Positive Technologies experts have conducted internal penetration testing¹, simulating attacks from a malefactor located inside the company. Their analysis, which is summarized in the report Penetration Testing of Corporate Information Systems shows that almost half of all actions by attackers are identical to the usual activities of the users and admins, and that in most companies even a low-skilled hacker can obtain control of the infrastructure.

In 2019, our testers, acting as internal attackers, managed to obtain full control of infrastructure at all tested companies², usually within three days. One of the networks took just 10 minutes. At 61 percent of the companies, we found at least one simple way to obtain control of infrastructure that would have been feasible even for a low-skilled hacker.

The experts noted that legitimate actions that would be unrecognizable from regular user activity accounted for 47 percent of the actions that allowed pentesters to create an attack vector. These actions included creating new privileged users on network hosts, creating a memory dump of lsass.exe, exporting registry hives, and sending requests to the domain controller. These actions allow hackers to obtain credentials from corporate network users or information required to develop the attack. The risk is that it is hard to differentiate between such actions and the usual activities of users and administrators, making it more likely that the attack will remain unnoticed. These incidents can however be detected with security incident detection systems.

The testing also demonstrated that the attackers can exploit known vulnerabilities found in outdated software versions to remotely execute arbitrary code, escalate privileges, or learn important information. What the experts see most often is lack of current OS updates. For example, according to Positive Technologies pentesters, in 30 percent of companies they can still find Windows vulnerabilities described in the 2017 Security Bulletin MS17-010, and sometimes even MS08-067 (dated October 2008). 

"During attacks on the internal networks, hackers usually use peculiarities of the OS architecture, Kerberos and NTLM authentication mechanisms to collect credentials and move between computers. For instance, the hackers can extract credentials from the OS memory with special utilities, such as mimikatz, secretsdump, and procdump, or with embedded OS tools, such as taskmgr, for creating memory dump of process lsass.exe," comments Dmitry Serebryannikov, Director of Security Audit Department, Positive Technologies. "In order to mitigate the risk of an internal attack, we recommend using current Windows versions (8.1 or later on workstations and Windows Server 2012 R2 or later on servers). Privileged domain users should also be placed in the Protected Users group. Recent versions of Windows 10 and Windows Server 2016 have Remote Credential Guard, a technology for isolating and protecting lsass.exe from unauthorized access. For extra protection of privileged accounts such as domain administrators, we recommend two-factor authentication."

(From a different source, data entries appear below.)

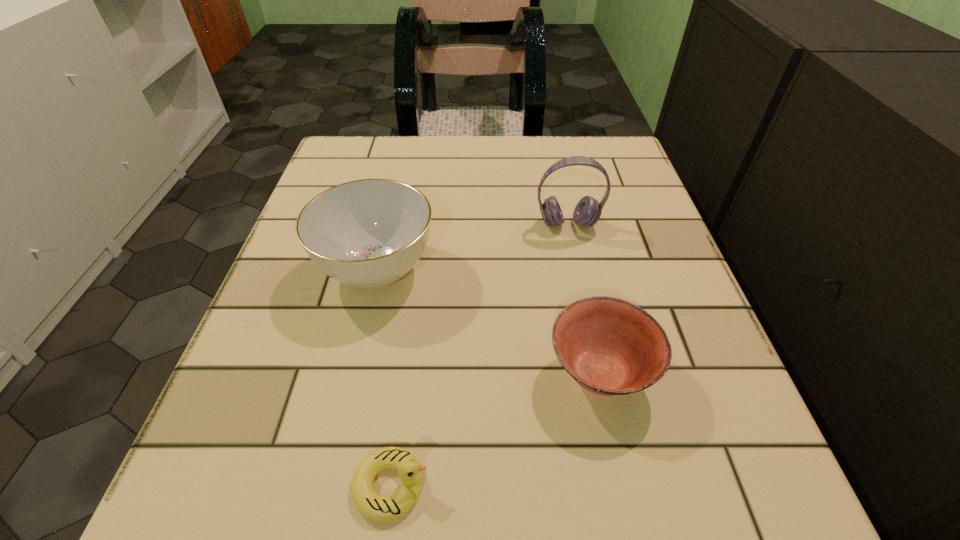 Identify the location of headset. This screenshot has width=960, height=540. (587, 212).

Identify the location of chinaware. The image size is (960, 540). (369, 233).

Find the location of `the second nearest object`. the second nearest object is located at coordinates (610, 346).

At what (x,y) coordinates should I click in order to perform the action: click on the third tallest object. Please return your answer as a coordinate pair (x, y). The height and width of the screenshot is (540, 960). Looking at the image, I should click on (610, 346).

Locate an element on the screen. The height and width of the screenshot is (540, 960). duckling is located at coordinates (367, 501).

You are a GUI agent. You are given a task and a screenshot of the screen. Output one action in this format:
    pyautogui.click(x=<x>, y=<y>)
    Task: Click on the shortest object
    The width and height of the screenshot is (960, 540).
    Given the screenshot: What is the action you would take?
    pyautogui.click(x=367, y=501)

This screenshot has width=960, height=540. Identify the location of vacant area located 0.240m on the headband and ear cups of the tallest object. (592, 338).

Locate an element on the screen. This screenshot has height=540, width=960. vacant space positioned 0.150m on the right of the chinaware is located at coordinates click(x=523, y=268).

This screenshot has height=540, width=960. Identify the location of vacant area located on the left of the third farthest object. (503, 374).

Locate an element on the screen. The width and height of the screenshot is (960, 540). free region located 0.330m on the face of the shortest object is located at coordinates (712, 485). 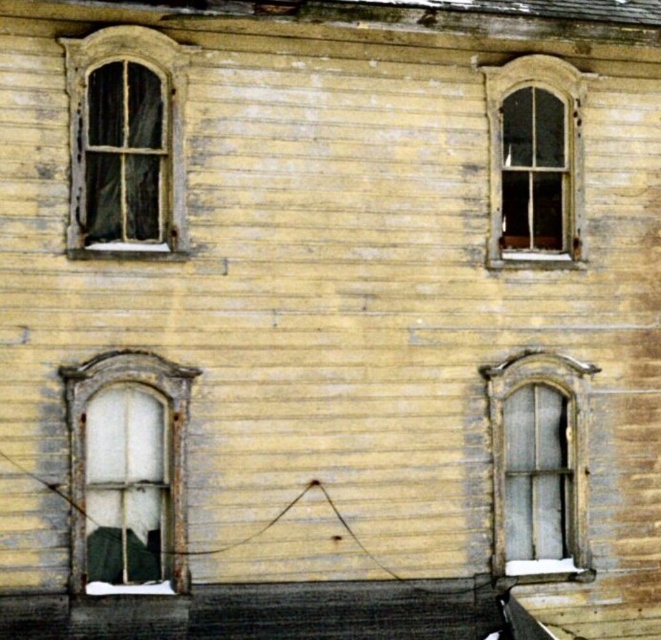 Question: Estimate the real-world distances between objects in this image. Which object is farther from the wooden window at upper left?

Choices:
 (A) translucent glass window at center
 (B) matte gray glass window at lower right
 (C) wooden window at upper right

Answer: (B)

Question: Can you confirm if translucent glass window at center is positioned below matte gray glass window at lower right?

Choices:
 (A) no
 (B) yes

Answer: (A)

Question: Considering the real-world distances, which object is farthest from the translucent glass window at center?

Choices:
 (A) wooden window at upper right
 (B) matte gray glass window at lower right

Answer: (A)

Question: Considering the real-world distances, which object is closest to the translucent glass window at center?

Choices:
 (A) wooden window at upper right
 (B) wooden window at upper left

Answer: (B)

Question: Can you confirm if translucent glass window at center is positioned above wooden window at upper right?

Choices:
 (A) yes
 (B) no

Answer: (B)

Question: Where is wooden window at upper left located in relation to wooden window at upper right in the image?

Choices:
 (A) right
 (B) left

Answer: (B) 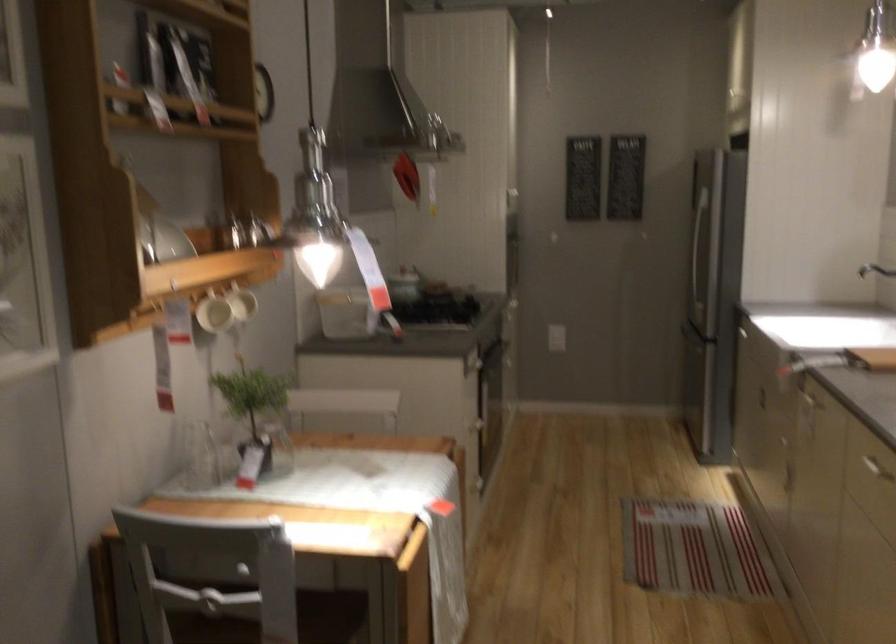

"In an internal pentest, the specialists can demonstrate the feasibility of actuating business risks or obtaining access to business systems," explains Ekaterina Kilyusheva, Head of Information Security Analytics Research Group of Positive Technologies. "Risks vary by company, but some of them are common to many, such as compromise of critical information in case of access to executive workstations. For instance, during internal pentests our specialists could access technological networks of industrial companies and ATM control systems in banks, thus demonstrating the real threat an attack poses to the company. By empirically assessing anticipated business risks, penetration testing enables building an efficient, effective security system based on the best available options."

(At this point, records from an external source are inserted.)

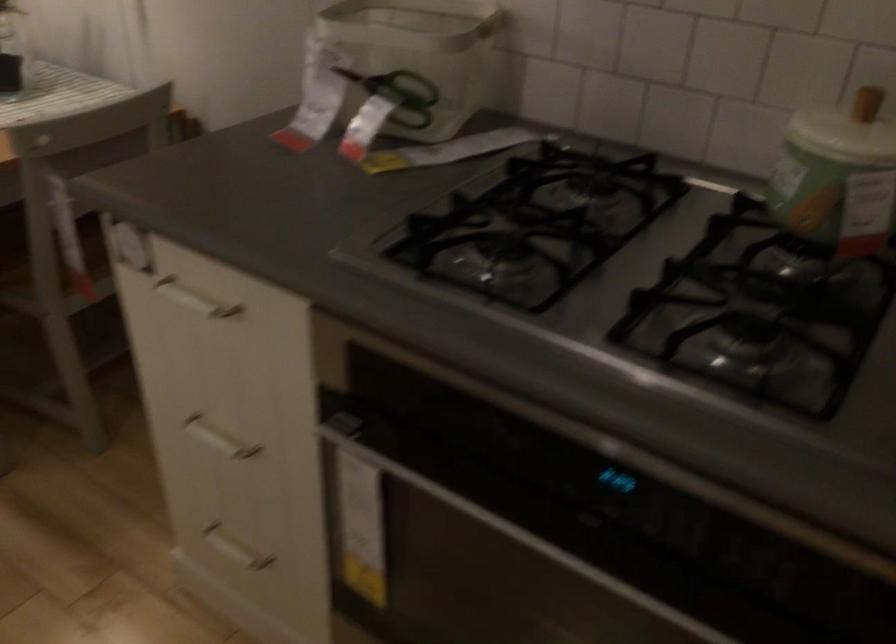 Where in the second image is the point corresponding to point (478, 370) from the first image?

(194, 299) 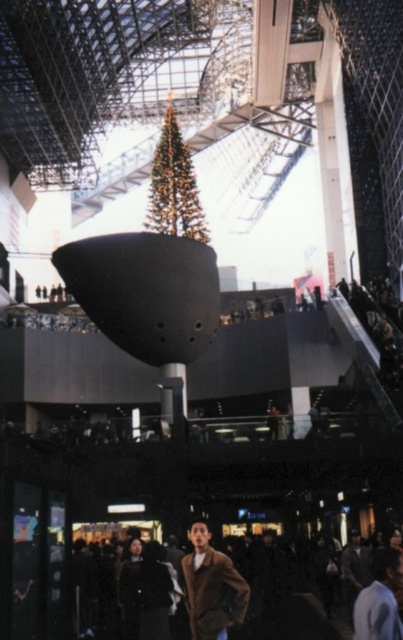 Question: Estimate the real-world distances between objects in this image. Which object is closer to the green textured christmas tree at center?

Choices:
 (A) dark brown leather jacket at lower center
 (B) brown wool coat at lower center

Answer: (B)

Question: Which object appears closest to the camera in this image?

Choices:
 (A) brown wool coat at lower center
 (B) dark brown leather jacket at lower center
 (C) green textured christmas tree at center

Answer: (B)

Question: Is brown wool coat at lower center to the left of dark brown leather jacket at lower center from the viewer's perspective?

Choices:
 (A) yes
 (B) no

Answer: (A)

Question: Observing the image, what is the correct spatial positioning of brown wool coat at lower center in reference to dark brown leather jacket at lower center?

Choices:
 (A) below
 (B) above

Answer: (A)

Question: From the image, what is the correct spatial relationship of green textured christmas tree at center in relation to dark brown leather jacket at lower center?

Choices:
 (A) right
 (B) left

Answer: (B)

Question: Which of the following is the closest to the observer?

Choices:
 (A) green textured christmas tree at center
 (B) brown wool coat at lower center
 (C) dark brown leather jacket at lower center

Answer: (C)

Click here to download the full report Penetration Testing of Corporate Information Systems

 

  1. The dataset consists of 23 projects involving internal penetration testing performed in 2019 for clients that gave their consent to use such data for statistical purposes.
  2. During an internal pentest, we simulate attacks from a malefactor located inside the company (for instance, attacks performed with typical employee privileges or as a random visitor).